Reduced electrode arrays for the automated detection of rhythmic and periodic patterns in the intensive care unit: Frequently tried, frequently failed?

Clin Neurophysiol. 2017 Aug;128(8):1524-1531. doi: 10.1016/j.clinph.2017.04.012. Epub 2017 Apr 26.


Objective: To investigate the effect of systematic electrode reduction from a common 10-20 EEG system on pattern detection sensitivity (SEN).

Methods: Two reviewers rated 17130 one-minute segments of 83 prospectively recorded cEEGs according to the ACNS standardized critical care EEG terminology (CCET), including burst suppression patterns (BS) and unequivocal electrographic seizures. Consensus annotations between reviewers were used as a gold standard to determine pattern detection SEN and specificity (SPE) of a computational algorithm (baseline, 19 electrodes). Electrodes were than reduced one by one in four different variations. SENs and SPEs were calculated to determine the most beneficial assembly with respect to the number and location of electrodes.

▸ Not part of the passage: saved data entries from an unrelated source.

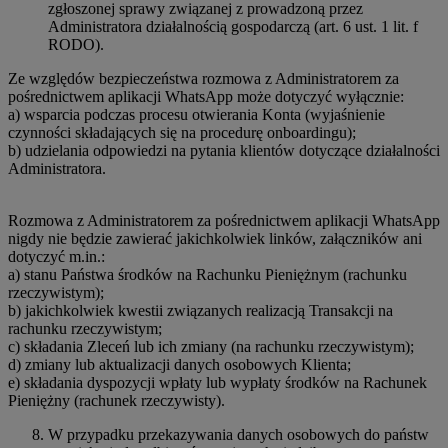
zgłoszonej sprawy związanej z prowadzoną przez
Administratora działalnością gospodarczą (art. 6 ust. 1 lit. f
RODO).
Ze względów bezpieczeństwa rozmowa z Administratorem za
pośrednictwem aplikacji WhatsApp może dotyczyć wyłącznie:
a) wsparcia podczas procesu otwierania Konta (wyjaśnienie
czynności składających się na procedurę onboardingu);
b) udzielania odpowiedzi na pytania klientów dotyczące działalności
Administratora.
Rozmowa z Administratorem za pośrednictwem aplikacji WhatsApp
nigdy nie będzie zawierać jakichkolwiek linków, załączników ani
dotyczyć m.in.:
a) stanu Państwa środków na Rachunku Pieniężnym (rachunku
rzeczywistym);
b) jakichkolwiek kwestii związanych realizacją Transakcji na
rachunku rzeczywistym;
c) składania Zleceń lub ich zmiany (na rachunku rzeczywistym);
d) zmiany lub aktualizacji danych osobowych Klienta;
e) składania dyspozycji wpłaty lub wypłaty środków na Rachunek
Pieniężny (rachunek rzeczywisty).
W przypadku przekazywania danych osobowych do państw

Results: High automated baseline SENs (84.99-93.39%) and SPEs (90.05-95.6%) were achieved for all patterns. Best overall results in detecting BS and CCET patterns were found using the "hairline+vertex" montage. While the "forehead+behind ear" montage showed an advantage in detecting ictal patterns, reaching a 15% drop of SEN with 10 electrodes, all montages could detect BS sufficiently if at least nine electrodes were available.

Conclusion: For the first time an automated approach was used to systematically evaluate the effect of electrode reduction on pattern detection SEN in cEEG.

Significance: Prediction of the expected detection SEN of specific EEG patterns with reduced EEG montages in ICU patients.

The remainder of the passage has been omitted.